Work to complete :: Where the records below reach the line containing "Image resolution: width=337, height=2576.", start transcribing, and end with the line containing "Automations (21, 2425)", exactly and with nothing else added.
========
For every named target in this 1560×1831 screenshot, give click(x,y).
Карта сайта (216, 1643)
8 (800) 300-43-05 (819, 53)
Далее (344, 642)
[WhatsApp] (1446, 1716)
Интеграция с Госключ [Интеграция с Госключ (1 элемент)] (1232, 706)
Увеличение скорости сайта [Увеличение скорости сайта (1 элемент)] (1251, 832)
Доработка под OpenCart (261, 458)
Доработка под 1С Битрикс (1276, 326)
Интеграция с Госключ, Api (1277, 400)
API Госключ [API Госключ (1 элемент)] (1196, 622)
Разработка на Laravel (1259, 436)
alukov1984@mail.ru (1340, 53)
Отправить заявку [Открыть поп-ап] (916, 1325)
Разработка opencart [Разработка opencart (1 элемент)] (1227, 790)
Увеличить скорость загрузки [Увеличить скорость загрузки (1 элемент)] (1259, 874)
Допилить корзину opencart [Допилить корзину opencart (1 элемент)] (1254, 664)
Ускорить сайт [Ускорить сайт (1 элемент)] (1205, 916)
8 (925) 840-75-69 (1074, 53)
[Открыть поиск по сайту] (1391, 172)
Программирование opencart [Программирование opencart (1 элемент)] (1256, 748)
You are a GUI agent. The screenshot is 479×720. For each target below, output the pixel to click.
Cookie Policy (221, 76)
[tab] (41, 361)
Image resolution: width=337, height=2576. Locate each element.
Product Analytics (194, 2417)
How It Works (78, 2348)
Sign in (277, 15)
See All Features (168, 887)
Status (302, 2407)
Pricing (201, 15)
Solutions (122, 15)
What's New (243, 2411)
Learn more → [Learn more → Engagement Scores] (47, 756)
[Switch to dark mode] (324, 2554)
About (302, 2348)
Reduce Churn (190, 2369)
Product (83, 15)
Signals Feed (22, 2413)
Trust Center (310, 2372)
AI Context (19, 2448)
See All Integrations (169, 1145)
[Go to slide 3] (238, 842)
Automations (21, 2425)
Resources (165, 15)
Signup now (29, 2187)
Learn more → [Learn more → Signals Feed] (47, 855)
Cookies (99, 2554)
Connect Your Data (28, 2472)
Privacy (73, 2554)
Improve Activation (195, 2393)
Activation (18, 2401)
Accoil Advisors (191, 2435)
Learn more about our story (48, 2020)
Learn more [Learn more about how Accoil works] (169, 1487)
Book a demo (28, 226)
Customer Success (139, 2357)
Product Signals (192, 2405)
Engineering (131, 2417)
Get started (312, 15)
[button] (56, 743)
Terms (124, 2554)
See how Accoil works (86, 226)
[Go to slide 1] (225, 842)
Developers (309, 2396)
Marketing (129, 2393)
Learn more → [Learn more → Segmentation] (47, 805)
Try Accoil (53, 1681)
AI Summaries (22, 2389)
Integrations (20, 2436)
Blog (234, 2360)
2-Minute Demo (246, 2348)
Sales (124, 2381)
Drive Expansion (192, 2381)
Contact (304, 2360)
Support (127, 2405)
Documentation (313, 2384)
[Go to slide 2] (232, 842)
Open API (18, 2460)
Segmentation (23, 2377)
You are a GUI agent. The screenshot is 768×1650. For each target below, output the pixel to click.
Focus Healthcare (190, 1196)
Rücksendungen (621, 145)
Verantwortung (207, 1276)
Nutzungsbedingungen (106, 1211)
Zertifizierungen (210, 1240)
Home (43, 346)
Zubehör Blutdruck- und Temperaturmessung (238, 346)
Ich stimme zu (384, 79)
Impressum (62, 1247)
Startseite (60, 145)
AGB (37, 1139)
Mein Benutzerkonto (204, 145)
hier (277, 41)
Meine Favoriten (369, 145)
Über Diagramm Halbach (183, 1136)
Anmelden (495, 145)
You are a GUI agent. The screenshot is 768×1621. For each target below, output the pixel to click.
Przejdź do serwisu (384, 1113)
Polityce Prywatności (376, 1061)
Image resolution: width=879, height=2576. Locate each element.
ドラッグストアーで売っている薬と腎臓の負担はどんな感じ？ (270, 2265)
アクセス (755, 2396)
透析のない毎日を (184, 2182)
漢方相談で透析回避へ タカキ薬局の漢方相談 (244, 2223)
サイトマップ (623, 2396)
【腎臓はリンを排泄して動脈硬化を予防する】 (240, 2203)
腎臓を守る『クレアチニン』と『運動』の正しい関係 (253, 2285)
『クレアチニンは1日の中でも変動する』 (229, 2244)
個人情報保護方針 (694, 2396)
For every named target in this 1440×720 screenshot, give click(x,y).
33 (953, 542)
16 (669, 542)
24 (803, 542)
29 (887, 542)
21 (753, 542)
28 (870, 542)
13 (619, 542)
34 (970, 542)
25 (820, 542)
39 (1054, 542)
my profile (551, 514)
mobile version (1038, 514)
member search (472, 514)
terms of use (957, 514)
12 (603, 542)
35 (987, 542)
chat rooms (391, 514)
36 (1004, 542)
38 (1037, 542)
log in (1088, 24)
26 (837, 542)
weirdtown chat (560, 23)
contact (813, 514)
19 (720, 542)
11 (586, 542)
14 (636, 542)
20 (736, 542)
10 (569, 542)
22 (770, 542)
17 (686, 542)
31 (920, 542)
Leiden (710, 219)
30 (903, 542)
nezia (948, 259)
========
Result ::
Image resolution: width=337, height=2576. Locate each element.
Product Analytics (194, 2417)
How It Works (78, 2348)
Sign in (277, 15)
See All Features (168, 887)
Status (302, 2407)
Pricing (201, 15)
Solutions (122, 15)
What's New (243, 2411)
Learn more → [Learn more → Engagement Scores] (47, 756)
[Switch to dark mode] (324, 2554)
About (302, 2348)
Reduce Churn (190, 2369)
Product (83, 15)
Signals Feed (22, 2413)
Trust Center (310, 2372)
AI Context (19, 2448)
See All Integrations (169, 1145)
[Go to slide 3] (238, 842)
Automations (21, 2425)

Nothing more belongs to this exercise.